DATASET RECORDS START
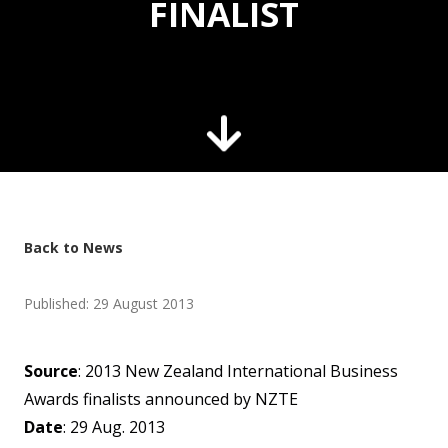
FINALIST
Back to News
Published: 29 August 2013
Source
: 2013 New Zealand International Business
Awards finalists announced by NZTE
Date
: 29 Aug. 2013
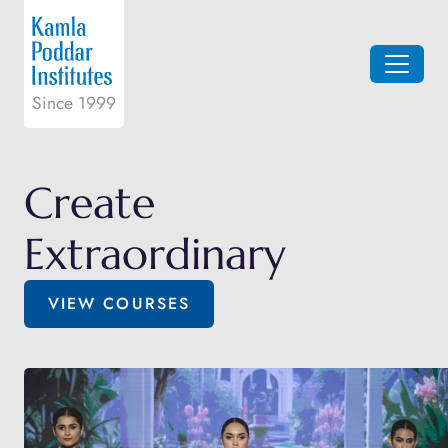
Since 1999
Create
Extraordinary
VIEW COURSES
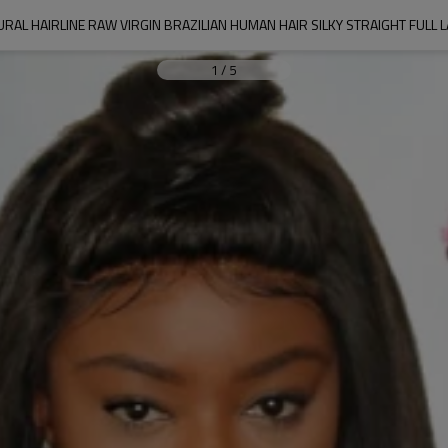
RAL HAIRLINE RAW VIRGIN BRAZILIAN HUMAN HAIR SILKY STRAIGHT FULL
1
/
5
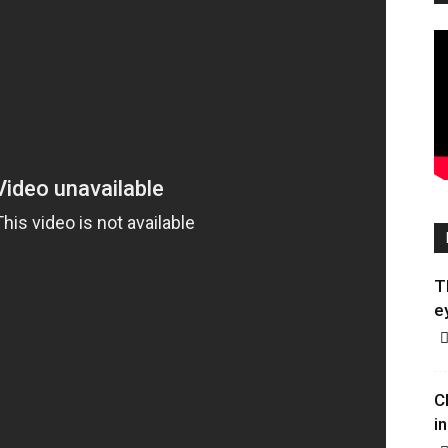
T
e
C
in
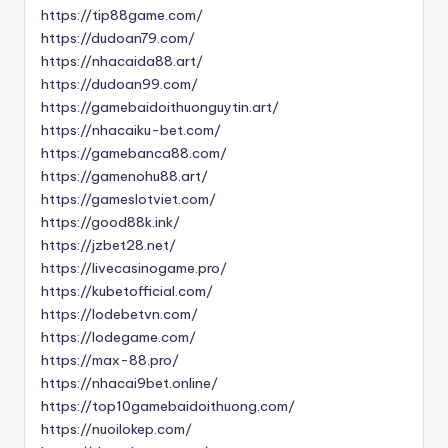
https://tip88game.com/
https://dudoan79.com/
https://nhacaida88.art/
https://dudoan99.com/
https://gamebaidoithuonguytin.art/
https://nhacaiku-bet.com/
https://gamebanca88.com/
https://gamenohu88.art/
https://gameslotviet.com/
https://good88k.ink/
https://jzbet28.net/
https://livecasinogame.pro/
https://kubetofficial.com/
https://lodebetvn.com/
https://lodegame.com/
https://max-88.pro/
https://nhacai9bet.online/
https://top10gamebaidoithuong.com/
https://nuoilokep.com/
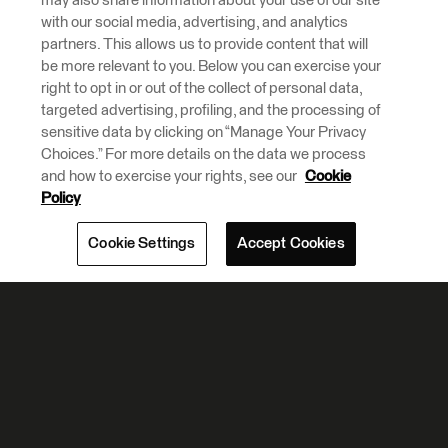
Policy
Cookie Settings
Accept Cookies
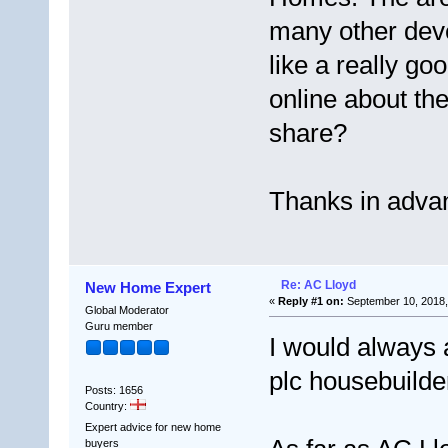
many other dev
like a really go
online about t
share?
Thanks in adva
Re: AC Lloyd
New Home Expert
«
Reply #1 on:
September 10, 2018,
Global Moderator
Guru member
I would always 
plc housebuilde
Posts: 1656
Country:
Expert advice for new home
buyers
DATASET RECORDS END
YOUR TASK ▸ Would you please repeat, exactly as written, the lines from the one containing "New Home Expert" through the end of the listing above, including both, and only those?

SOLUTION BELOW ▸
New Home Expert
«
Reply #1 on:
September 10, 2018,
Global Moderator
Guru member
I would always 
plc housebuilde
Posts: 1656
Country:
Expert advice for new home
buyers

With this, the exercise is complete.